>>

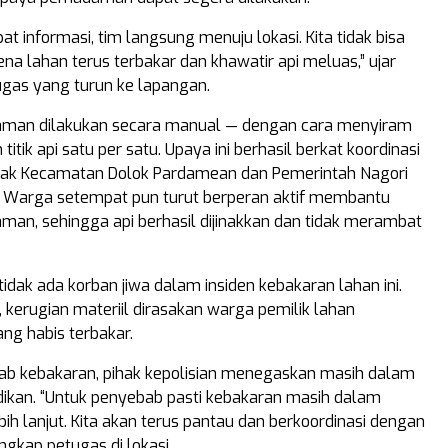
t informasi, tim langsung menuju lokasi. Kita tidak bisa
a lahan terus terbakar dan khawatir api meluas,” ujar
ugas yang turun ke lapangan.
man dilakukan secara manual — dengan cara menyiram
itik api satu per satu. Upaya ini berhasil berkat koordinasi
ihak Kecamatan Dolok Pardamean dan Pemerintah Nagori
. Warga setempat pun turut berperan aktif membantu
an, sehingga api berhasil dijinakkan dan tidak merambat
tidak ada korban jiwa dalam insiden kebakaran lahan ini.
 kerugian materiil dirasakan warga pemilik lahan
ng habis terbakar.
ab kebakaran, pihak kepolisian menegaskan masih dalam
dikan. “Untuk penyebab pasti kebakaran masih dalam
bih lanjut. Kita akan terus pantau dan berkoordinasi dengan
ungkap petugas di lokasi.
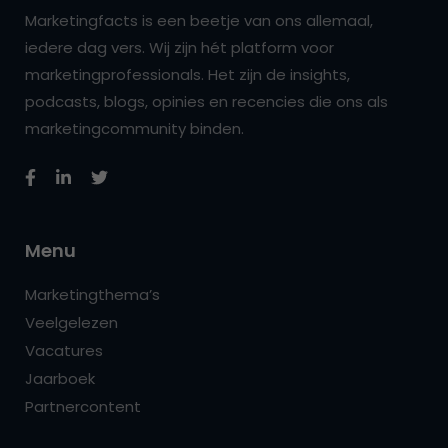
Marketingfacts is een beetje van ons allemaal,
iedere dag vers. Wij zijn hét platform voor
marketingprofessionals. Het zijn de insights,
podcasts, blogs, opinies en recencies die ons als
marketingcommunity binden.
Menu
Marketingthema’s
Veelgelezen
Vacatures
Jaarboek
Partnercontent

<<

## [Work to complete]
Would you print all of the entries exactly, omitting any image?

## [Worked solution]
t informasi, tim langsung menuju lokasi. Kita tidak bisa
a lahan terus terbakar dan khawatir api meluas,” ujar
ugas yang turun ke lapangan.
man dilakukan secara manual — dengan cara menyiram
itik api satu per satu. Upaya ini berhasil berkat koordinasi
ihak Kecamatan Dolok Pardamean dan Pemerintah Nagori
. Warga setempat pun turut berperan aktif membantu
an, sehingga api berhasil dijinakkan dan tidak merambat
tidak ada korban jiwa dalam insiden kebakaran lahan ini.
 kerugian materiil dirasakan warga pemilik lahan
ng habis terbakar.
ab kebakaran, pihak kepolisian menegaskan masih dalam
dikan. “Untuk penyebab pasti kebakaran masih dalam
bih lanjut. Kita akan terus pantau dan berkoordinasi dengan
ungkap petugas di lokasi.
Marketingfacts is een beetje van ons allemaal,
iedere dag vers. Wij zijn hét platform voor
marketingprofessionals. Het zijn de insights,
podcasts, blogs, opinies en recencies die ons als
marketingcommunity binden.
Menu
Marketingthema’s
Veelgelezen
Vacatures
Jaarboek
Partnercontent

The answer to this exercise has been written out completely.